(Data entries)
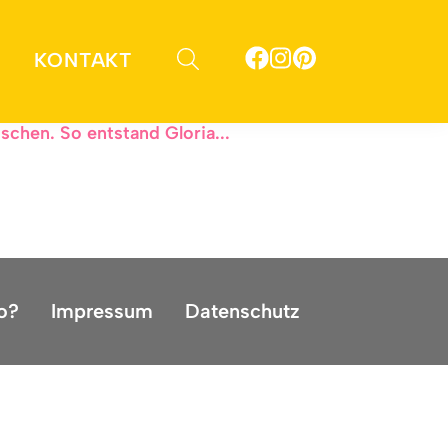
KONTAKT
eniger Nachrichten lesen“ und „Ich
schen. So entstand Gloria...
o?
Impressum
Datenschutz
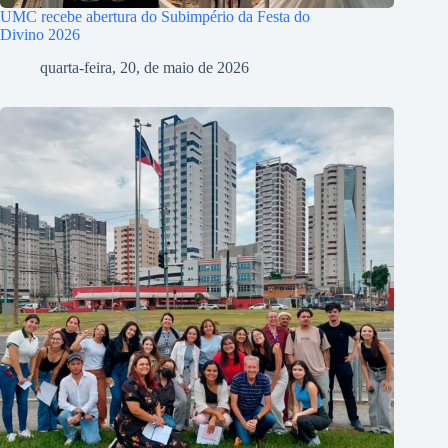
UMC recebe abertura do Subimpério da Festa do
Divino 2026
quarta-feira, 20, de maio de 2026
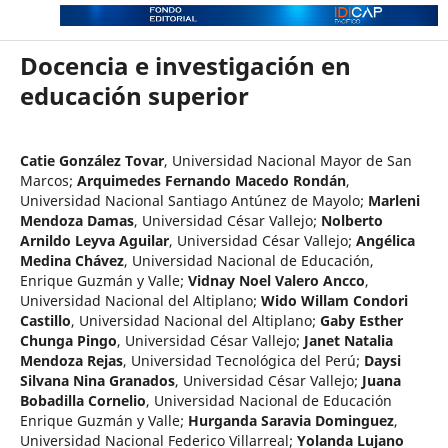
Docencia e investigación en
educación superior
Catie González Tovar
,
Universidad Nacional Mayor de San
Marcos
;
Arquimedes Fernando Macedo Rondán
,
Universidad Nacional Santiago Antúnez de Mayolo
;
Marleni
Mendoza Damas
,
Universidad César Vallejo
;
Nolberto
Arnildo Leyva Aguilar
,
Universidad César Vallejo
;
Angélica
Medina Chávez
,
Universidad Nacional de Educación,
Enrique Guzmán y Valle
;
Vidnay Noel Valero Ancco
,
Universidad Nacional del Altiplano
;
Wido Willam Condori
Castillo
,
Universidad Nacional del Altiplano
;
Gaby Esther
Chunga Pingo
,
Universidad César Vallejo
;
Janet Natalia
Mendoza Rejas
,
Universidad Tecnológica del Perú
;
Daysi
Silvana Nina Granados
,
Universidad César Vallejo
;
Juana
Bobadilla Cornelio
,
Universidad Nacional de Educación
Enrique Guzmán y Valle
;
Hurganda Saravia Dominguez
,
Universidad Nacional Federico Villarreal
;
Yolanda Lujano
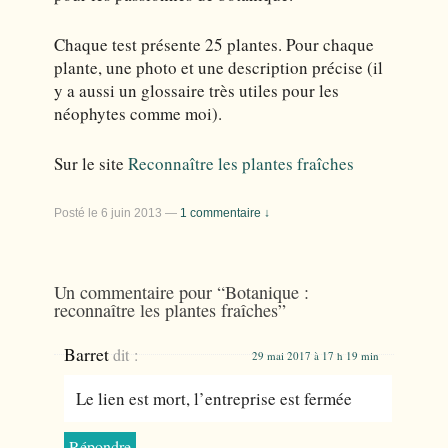
Chaque test présente 25 plantes. Pour chaque
plante, une photo et une description précise (il
y a aussi un glossaire très utiles pour les
néophytes comme moi).
Sur le site
Reconnaître les plantes fraîches
Posté le
6 juin 2013
—
1 commentaire ↓
Un commentaire pour “
Botanique :
reconnaître les plantes fraîches
”
Barret
dit :
29 mai 2017 à 17 h 19 min
Le lien est mort, l’entreprise est fermée
Répondre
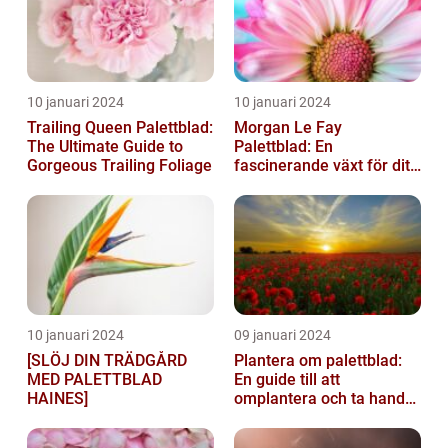
10 januari 2024
10 januari 2024
Trailing Queen Palettblad:
Morgan Le Fay
The Ultimate Guide to
Palettblad: En
Gorgeous Trailing Foliage
fascinerande växt för ditt
hem
10 januari 2024
09 januari 2024
[SLÖJ DIN TRÄDGÅRD
Plantera om palettblad:
MED PALETTBLAD
En guide till att
HAINES]
omplantera och ta hand
om dina växter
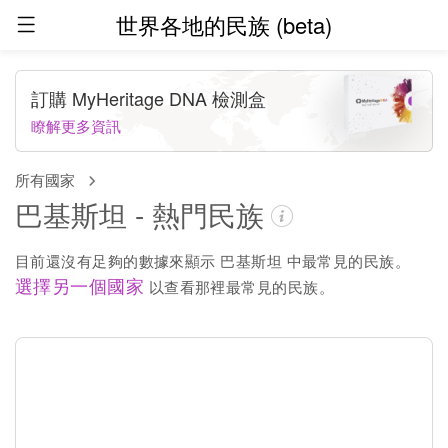
世界各地的民族 (beta)
訂購 MyHeritage DNA 檢測盒
瞭解更多資訊
所有國家
巴基斯坦 - 熱門民族
目前還沒有足夠的數據來顯示 巴基斯坦 中最常見的民族。
選擇另一個國家
以查看那裡最常見的民族。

● WHAT YOU HAVE TO DO: Transcribe all of the entries word for word, but skip any pictures they contain.

● RESULT OF THIS TASK:
KONTAKT
eniger Nachrichten lesen“ und „Ich
schen. So entstand Gloria...
o?
Impressum
Datenschutz
UMC recebe abertura do Subimpério da Festa do
Divino 2026
quarta-feira, 20, de maio de 2026
Docencia e investigación en
educación superior
Catie González Tovar
,
Universidad Nacional Mayor de San
Marcos
;
Arquimedes Fernando Macedo Rondán
,
Universidad Nacional Santiago Antúnez de Mayolo
;
Marleni
Mendoza Damas
,
Universidad César Vallejo
;
Nolberto
Arnildo Leyva Aguilar
,
Universidad César Vallejo
;
Angélica
Medina Chávez
,
Universidad Nacional de Educación,
Enrique Guzmán y Valle
;
Vidnay Noel Valero Ancco
,
Universidad Nacional del Altiplano
;
Wido Willam Condori
Castillo
,
Universidad Nacional del Altiplano
;
Gaby Esther
Chunga Pingo
,
Universidad César Vallejo
;
Janet Natalia
Mendoza Rejas
,
Universidad Tecnológica del Perú
;
Daysi
Silvana Nina Granados
,
Universidad César Vallejo
;
Juana
Bobadilla Cornelio
,
Universidad Nacional de Educación
Enrique Guzmán y Valle
;
Hurganda Saravia Dominguez
,
Universidad Nacional Federico Villarreal
;
Yolanda Lujano
Chaque test présente 25 plantes. Pour chaque
plante, une photo et une description précise (il
y a aussi un glossaire très utiles pour les
néophytes comme moi).
Sur le site
Reconnaître les plantes fraîches
Posté le
6 juin 2013
—
1 commentaire ↓
Un commentaire pour “
Botanique :
reconnaître les plantes fraîches
”
Barret
dit :
29 mai 2017 à 17 h 19 min
Le lien est mort, l’entreprise est fermée
Répondre
10 januari 2024
10 januari 2024
Trailing Queen Palettblad:
Morgan Le Fay
The Ultimate Guide to
Palettblad: En
Gorgeous Trailing Foliage
fascinerande växt för ditt
hem
10 januari 2024
09 januari 2024
[SLÖJ DIN TRÄDGÅRD
Plantera om palettblad:
MED PALETTBLAD
En guide till att
HAINES]
omplantera och ta hand
om dina växter
世界各地的民族 (beta)
訂購 MyHeritage DNA 檢測盒
瞭解更多資訊
所有國家
巴基斯坦 - 熱門民族
目前還沒有足夠的數據來顯示 巴基斯坦 中最常見的民族。
選擇另一個國家
以查看那裡最常見的民族。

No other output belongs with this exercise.